Knowledge – its very disciplines – are today locked in a struggle for survival on university campuses in India. It is a bloodless war, but no less brutal for that. Most people in India remain blissfully unaware of this conflict and carry on with their business. On one side stand those who defend knowledge, armed with nothing but their training, their discipline, and their commitment to intellectual integrity. On the other side are the invaders, wielding a far more lethal weapon: nationalism, sharpened into its Hindutva form.

For the past eleven years, the making of syllabi has turned into a continuous tug-of-war. Hapless department heads have had to defend their curricula against volleys of nationalist and “Indianist” sophistry. Whatever the discipline – particularly in the humanities and social sciences – the moment words such as caste, gender, discrimination, sexuality, or LGBTQ appear, administrative representatives react with hostility. Foreign authors and thinkers provoke a similar unease. In their haste to “Indianise” knowledge, committee members do not hesitate to browbeat subject experts.

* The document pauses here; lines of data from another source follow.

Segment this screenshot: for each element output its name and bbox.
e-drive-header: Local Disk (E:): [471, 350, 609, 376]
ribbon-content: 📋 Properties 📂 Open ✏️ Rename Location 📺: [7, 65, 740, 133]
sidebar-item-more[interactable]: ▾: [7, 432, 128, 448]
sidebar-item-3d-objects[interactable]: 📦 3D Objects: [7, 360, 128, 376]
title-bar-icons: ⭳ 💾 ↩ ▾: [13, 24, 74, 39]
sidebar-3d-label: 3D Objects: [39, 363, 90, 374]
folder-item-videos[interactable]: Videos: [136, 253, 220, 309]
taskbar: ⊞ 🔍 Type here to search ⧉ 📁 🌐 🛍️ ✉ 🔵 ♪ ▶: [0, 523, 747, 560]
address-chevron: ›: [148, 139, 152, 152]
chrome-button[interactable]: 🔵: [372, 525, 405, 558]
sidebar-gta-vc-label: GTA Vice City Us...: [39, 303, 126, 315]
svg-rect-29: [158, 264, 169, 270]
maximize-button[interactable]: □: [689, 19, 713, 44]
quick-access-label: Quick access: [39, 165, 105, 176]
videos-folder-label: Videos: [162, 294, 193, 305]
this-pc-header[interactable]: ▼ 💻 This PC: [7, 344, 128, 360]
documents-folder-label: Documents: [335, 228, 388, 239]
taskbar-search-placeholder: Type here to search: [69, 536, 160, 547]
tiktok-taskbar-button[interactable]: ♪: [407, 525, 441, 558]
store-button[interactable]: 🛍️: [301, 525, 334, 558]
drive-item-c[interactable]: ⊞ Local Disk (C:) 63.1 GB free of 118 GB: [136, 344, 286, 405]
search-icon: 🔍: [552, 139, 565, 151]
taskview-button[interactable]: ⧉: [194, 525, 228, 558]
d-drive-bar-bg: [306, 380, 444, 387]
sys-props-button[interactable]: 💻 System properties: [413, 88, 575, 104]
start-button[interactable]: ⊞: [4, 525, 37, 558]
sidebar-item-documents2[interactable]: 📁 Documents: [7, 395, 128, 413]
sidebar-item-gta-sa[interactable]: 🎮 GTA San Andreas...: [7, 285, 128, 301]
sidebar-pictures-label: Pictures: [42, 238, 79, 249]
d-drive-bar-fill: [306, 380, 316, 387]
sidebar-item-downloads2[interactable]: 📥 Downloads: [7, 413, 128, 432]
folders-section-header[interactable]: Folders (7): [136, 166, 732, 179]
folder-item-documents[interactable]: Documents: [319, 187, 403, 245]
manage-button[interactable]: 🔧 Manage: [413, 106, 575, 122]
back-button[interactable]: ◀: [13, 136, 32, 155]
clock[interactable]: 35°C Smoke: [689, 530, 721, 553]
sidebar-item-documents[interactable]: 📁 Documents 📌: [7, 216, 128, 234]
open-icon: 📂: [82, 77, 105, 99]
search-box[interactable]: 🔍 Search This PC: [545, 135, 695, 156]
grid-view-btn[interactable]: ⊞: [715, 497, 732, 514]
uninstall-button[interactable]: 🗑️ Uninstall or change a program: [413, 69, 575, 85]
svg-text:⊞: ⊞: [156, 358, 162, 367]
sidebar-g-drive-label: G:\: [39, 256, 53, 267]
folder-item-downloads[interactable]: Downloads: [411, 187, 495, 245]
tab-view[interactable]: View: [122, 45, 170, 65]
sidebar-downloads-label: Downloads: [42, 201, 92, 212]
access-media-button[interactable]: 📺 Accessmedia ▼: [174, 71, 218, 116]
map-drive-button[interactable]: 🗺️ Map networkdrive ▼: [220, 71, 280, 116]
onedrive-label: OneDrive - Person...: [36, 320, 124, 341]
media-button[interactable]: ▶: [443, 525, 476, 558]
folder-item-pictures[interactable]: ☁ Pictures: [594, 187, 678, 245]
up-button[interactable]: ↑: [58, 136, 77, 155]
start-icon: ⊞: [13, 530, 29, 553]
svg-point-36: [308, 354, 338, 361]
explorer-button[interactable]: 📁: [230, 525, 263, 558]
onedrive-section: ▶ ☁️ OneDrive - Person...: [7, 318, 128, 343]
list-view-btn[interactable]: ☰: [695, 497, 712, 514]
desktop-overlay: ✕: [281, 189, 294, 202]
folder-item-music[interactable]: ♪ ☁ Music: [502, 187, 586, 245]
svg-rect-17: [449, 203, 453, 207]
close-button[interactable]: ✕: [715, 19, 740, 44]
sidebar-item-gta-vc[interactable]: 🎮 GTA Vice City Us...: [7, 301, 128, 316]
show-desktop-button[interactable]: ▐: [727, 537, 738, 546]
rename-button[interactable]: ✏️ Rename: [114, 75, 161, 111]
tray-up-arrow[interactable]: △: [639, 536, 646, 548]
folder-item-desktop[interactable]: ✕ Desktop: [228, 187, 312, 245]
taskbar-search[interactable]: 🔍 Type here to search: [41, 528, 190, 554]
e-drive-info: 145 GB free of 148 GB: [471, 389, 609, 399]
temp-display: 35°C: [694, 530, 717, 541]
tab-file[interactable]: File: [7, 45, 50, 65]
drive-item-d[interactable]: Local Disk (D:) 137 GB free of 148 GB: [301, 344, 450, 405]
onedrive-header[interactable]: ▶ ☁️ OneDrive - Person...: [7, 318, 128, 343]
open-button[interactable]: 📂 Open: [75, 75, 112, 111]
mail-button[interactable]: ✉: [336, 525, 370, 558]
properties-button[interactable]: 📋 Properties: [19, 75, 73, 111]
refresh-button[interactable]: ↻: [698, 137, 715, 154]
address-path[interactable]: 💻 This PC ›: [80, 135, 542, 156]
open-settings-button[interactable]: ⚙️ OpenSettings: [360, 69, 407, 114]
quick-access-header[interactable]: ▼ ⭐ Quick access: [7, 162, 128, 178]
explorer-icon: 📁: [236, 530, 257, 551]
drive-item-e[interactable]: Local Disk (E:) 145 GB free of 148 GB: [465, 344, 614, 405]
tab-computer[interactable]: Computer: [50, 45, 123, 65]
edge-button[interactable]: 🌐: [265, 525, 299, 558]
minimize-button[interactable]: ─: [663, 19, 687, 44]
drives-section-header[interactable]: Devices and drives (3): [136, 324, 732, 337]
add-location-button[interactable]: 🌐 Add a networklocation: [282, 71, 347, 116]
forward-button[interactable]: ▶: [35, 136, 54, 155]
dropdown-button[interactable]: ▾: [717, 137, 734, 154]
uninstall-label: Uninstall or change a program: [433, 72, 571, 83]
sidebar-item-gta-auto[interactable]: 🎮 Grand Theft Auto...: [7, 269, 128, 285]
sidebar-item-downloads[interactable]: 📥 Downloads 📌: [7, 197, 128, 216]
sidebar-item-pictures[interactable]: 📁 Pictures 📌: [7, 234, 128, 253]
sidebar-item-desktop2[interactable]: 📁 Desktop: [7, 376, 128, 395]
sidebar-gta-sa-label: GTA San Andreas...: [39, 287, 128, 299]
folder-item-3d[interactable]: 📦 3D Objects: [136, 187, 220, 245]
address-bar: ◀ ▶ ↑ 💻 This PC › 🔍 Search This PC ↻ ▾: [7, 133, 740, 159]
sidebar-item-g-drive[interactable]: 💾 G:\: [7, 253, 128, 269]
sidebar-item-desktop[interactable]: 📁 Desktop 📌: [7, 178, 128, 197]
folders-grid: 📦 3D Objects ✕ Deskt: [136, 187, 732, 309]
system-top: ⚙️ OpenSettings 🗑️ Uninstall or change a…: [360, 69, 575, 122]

https://thewire.in/education/at-delhi-university-indianisation-of-syllabi-is-hollowing-out-knowledge 

It would be wrong to say that everything is lost. As I have noted earlier, many department heads and teachers continue to devise ways to protect the dignity of their disciplines. Sometimes they succeed; sometimes they are forced into compromise. It would not be an exaggeration to say that Indian universities have become battlefields where a fierce struggle is underway between knowledge and Hindutva ideology. Knowledge itself cannot fight. On its behalf stand those teachers who still remain teachers, entering committee meetings prepared to counter an endless barrage of Hindutva idiocy.